Supplied material
§

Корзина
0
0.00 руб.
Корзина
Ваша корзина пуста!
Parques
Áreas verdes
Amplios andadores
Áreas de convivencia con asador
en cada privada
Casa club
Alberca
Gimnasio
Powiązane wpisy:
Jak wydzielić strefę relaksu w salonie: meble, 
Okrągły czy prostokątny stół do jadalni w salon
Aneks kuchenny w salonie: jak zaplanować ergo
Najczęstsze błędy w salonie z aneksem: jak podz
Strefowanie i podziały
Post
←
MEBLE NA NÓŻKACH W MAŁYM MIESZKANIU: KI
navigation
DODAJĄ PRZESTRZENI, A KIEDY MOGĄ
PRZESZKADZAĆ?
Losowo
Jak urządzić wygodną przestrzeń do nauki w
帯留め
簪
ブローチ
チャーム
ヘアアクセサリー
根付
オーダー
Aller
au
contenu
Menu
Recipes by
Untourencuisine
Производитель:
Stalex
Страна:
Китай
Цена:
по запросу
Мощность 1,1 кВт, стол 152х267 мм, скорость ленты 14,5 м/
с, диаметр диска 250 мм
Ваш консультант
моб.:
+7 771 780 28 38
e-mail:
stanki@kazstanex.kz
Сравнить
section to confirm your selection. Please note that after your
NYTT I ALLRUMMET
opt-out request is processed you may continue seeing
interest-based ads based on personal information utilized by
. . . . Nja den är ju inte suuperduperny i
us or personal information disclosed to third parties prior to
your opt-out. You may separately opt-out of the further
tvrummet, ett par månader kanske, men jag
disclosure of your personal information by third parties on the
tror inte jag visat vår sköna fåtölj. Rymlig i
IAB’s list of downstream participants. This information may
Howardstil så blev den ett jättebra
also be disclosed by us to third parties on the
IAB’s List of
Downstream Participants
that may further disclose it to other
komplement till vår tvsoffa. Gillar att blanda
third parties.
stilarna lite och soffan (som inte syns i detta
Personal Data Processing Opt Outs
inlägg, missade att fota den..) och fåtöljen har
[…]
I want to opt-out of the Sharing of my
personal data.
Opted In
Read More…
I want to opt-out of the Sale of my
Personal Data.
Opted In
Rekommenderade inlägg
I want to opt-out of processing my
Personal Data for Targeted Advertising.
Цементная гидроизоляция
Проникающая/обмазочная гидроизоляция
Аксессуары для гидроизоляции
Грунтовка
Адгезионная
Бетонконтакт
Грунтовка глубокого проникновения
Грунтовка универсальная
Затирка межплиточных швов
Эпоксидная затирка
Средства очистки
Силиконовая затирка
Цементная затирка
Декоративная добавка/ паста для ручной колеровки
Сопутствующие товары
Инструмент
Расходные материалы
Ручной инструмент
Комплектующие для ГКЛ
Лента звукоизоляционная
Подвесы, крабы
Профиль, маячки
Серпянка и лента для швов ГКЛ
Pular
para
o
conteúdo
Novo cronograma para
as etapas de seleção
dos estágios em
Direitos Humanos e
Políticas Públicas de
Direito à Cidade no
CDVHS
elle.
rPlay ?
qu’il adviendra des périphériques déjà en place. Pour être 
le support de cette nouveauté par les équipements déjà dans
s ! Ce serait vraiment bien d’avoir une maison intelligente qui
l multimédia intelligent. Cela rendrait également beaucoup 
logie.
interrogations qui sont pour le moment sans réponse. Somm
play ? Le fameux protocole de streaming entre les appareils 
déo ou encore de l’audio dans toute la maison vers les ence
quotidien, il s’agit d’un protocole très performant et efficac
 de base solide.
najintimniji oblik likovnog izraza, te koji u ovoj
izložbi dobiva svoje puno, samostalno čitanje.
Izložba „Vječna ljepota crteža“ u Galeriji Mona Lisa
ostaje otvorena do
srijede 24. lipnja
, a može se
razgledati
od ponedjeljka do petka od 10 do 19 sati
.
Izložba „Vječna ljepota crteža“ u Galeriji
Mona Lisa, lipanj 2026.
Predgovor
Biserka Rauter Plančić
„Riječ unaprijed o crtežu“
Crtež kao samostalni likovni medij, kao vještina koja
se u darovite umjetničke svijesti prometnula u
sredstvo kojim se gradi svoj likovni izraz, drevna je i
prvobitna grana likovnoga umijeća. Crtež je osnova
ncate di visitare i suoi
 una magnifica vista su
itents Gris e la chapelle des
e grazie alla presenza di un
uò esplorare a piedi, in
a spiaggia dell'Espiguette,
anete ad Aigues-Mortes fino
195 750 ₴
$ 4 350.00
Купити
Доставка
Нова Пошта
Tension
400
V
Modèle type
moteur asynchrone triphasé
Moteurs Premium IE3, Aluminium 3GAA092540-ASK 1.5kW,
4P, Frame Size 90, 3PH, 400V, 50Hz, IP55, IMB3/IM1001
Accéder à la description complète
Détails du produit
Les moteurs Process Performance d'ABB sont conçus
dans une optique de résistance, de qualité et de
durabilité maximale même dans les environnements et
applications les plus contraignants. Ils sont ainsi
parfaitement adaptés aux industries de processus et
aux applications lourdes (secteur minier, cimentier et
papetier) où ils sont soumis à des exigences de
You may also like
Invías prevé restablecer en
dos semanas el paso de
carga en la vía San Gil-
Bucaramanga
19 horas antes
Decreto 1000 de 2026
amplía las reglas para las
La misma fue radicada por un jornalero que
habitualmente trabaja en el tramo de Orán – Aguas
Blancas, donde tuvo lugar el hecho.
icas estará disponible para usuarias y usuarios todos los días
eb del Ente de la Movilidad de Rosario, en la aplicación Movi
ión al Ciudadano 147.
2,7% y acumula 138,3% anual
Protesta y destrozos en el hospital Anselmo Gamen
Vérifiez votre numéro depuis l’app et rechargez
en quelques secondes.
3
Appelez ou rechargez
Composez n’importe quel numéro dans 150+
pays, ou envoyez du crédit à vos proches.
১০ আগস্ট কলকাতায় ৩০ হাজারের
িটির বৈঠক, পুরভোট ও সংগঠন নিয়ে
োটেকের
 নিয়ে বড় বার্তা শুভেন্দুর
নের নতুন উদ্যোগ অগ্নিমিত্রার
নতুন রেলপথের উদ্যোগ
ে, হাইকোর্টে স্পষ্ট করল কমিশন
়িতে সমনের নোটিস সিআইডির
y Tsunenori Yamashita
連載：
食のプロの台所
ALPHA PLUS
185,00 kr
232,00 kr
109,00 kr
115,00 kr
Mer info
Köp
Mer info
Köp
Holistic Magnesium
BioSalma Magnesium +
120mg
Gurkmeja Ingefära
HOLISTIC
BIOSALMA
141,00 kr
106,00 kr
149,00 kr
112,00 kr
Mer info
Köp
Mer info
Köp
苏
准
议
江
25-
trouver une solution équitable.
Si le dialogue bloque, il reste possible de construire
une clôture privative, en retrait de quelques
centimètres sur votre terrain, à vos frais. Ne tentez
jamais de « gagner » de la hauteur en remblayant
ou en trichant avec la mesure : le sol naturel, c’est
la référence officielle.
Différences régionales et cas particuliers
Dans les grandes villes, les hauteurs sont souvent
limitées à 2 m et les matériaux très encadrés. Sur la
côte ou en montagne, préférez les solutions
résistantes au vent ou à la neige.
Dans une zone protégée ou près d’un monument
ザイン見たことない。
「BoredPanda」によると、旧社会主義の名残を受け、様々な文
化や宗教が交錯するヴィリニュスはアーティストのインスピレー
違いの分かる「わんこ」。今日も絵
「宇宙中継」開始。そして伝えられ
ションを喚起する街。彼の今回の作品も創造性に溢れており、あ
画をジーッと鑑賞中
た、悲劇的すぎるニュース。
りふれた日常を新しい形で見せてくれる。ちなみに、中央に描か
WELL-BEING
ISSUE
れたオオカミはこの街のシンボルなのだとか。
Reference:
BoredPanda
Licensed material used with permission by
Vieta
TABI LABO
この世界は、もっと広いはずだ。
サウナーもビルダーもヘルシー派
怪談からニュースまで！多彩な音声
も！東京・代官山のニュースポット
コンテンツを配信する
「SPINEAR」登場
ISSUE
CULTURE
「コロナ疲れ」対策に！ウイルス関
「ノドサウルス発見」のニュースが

§

Exercise description
Please return only the lines above, starting at the line that has "en quelques secondes." and ending at the line that has "নতুন রেলপথের উদ্যোগ", keeping both and leaving each one unchanged.

Answer space
en quelques secondes.
3
Appelez ou rechargez
Composez n’importe quel numéro dans 150+
pays, ou envoyez du crédit à vos proches.
১০ আগস্ট কলকাতায় ৩০ হাজারের
িটির বৈঠক, পুরভোট ও সংগঠন নিয়ে
োটেকের
 নিয়ে বড় বার্তা শুভেন্দুর
নের নতুন উদ্যোগ অগ্নিমিত্রার
নতুন রেলপথের উদ্যোগ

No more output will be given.